Only top sets are listed in this plan to minimize clutter. Backoff sets are assumed and will be performed by best judgment during the session, within the limits described earlier. I’ll be doing individual write-ups for each workout anyway.

Workout 1

  • Medium Press: 60×10
  • Heavy Pull:
    • Deadlift 205×6
    • Chin 110×6
  • Light Legs:
    • Squat 45×40
    • Leg Curl 4(40×10)

I’m using this as my first workout for a couple of reasons:

  1. I did a Heavy/Medium Press combination day on Friday, but I think I’ve recovered enough over the weekend to get some quality rep volume in.
  2. I haven’t done a Heavy Pull day nor a Light Legs day yet, so I’d like to get some testing data in on any of the options listed.
  3. My lats are itchin’. I might even do a Medium Pull after the Heavy stuff if the motivation strikes.
    1. If I do do this it will be a Medium Chin, 90×10.

Workout 2

  • Heavy Press: 85×6
  • Medium Legs: Squat 135×10
  • Light Pull: Pulldown 25×40

I need at least one Heavy Press session per week, and having it follow a lighter Press day will help me feel primed for the effort.

The light pull will be valuable for recovery, especially if I go through with doing a Heavy/Medium Pull combo on Monday.

The Medium Legs is the most daunting-looking thing on this day, I’m not entirely confident I’ll even get 10 at 135, it’s just something a calculator spit out for me based on my estimated 1-rep max. I’ll just do the best I can.

Workout 3

  • Light Press: 45 for 40 total reps
  • Heavy Legs:
    • Squat 165×6
    • Deadlift 205×6
  • Medium Pull: Chin 90×10

Heavy Squatting or Deadlifting after the Medium Squatting might not be the best idea if these days are back-to-back, but I’m anticipating at least one day of rest between Workout 2 and 3, so I think I’ll be recovered enough. I’m not sure if I’m going to want to Deadlift twice in one week, but in case I don’t even get platform access on Monday, this is a suitable backup option in my opinion.
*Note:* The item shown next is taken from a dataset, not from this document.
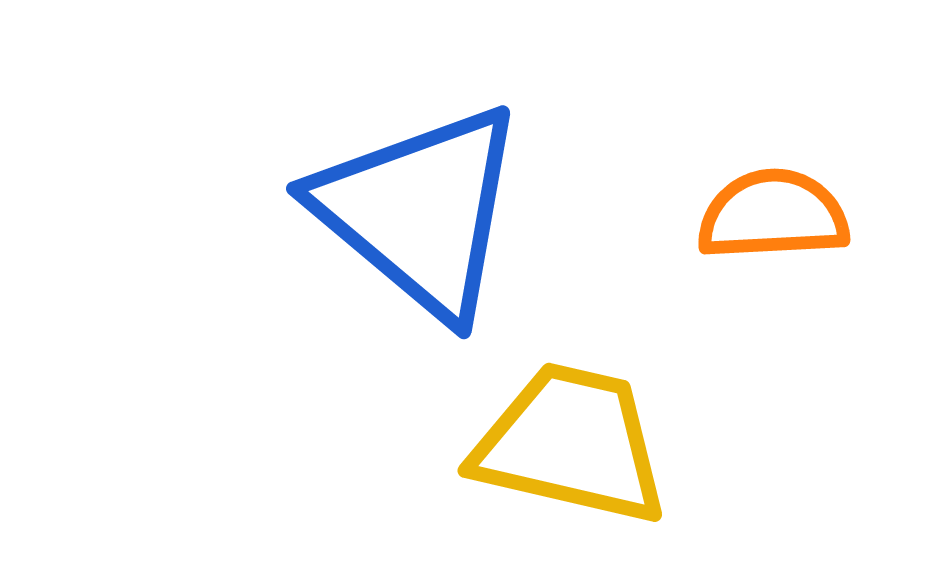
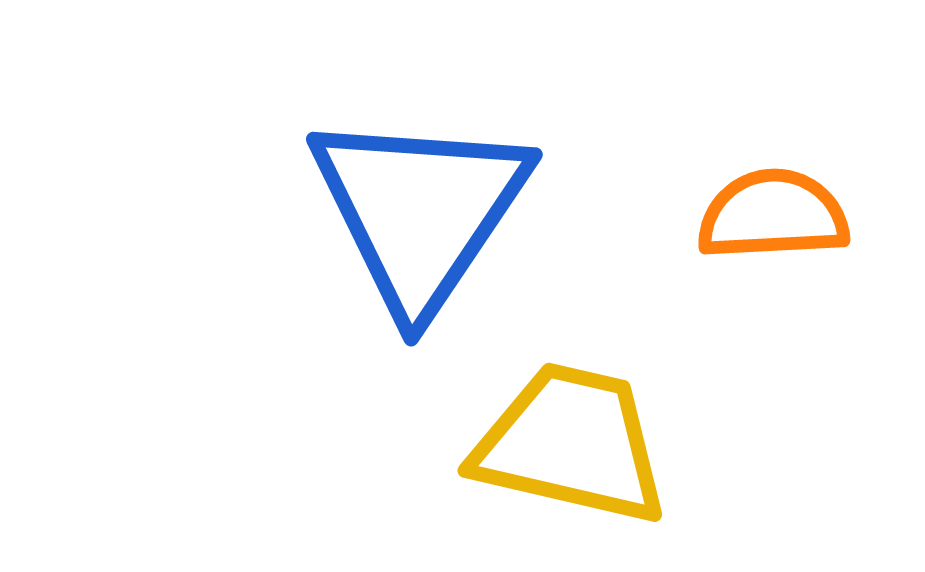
blue triangle: rotated 24 degrees clockwise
The parameters for the other two lifts are just sort of a balancing act. If I complete these three workouts I’ll have paid equivalent attention to what’s important to me.

Workout 4

  • Heavy Press: 85×6
  • Light Legs:
    • Squat 45×40
    • Leg Curl 4(40×10)
    • Calves 4(45×10)
  • Medium Pull: Pendlay Row 95×10

This is an “extra credit” workout in terms of intensity prioritization. I care the most about getting stronger at the Press and the least about improving my legs, because I have a bottom-heavy physique.

Because this workout probably has to come the day after Workout 3 if I’m going to do it and the loading parameters for the Pull are the same, I changed the plane of movement. If I Deadlift in W3, I’ll probably want to do a chest-supported T-bar row on this day instead.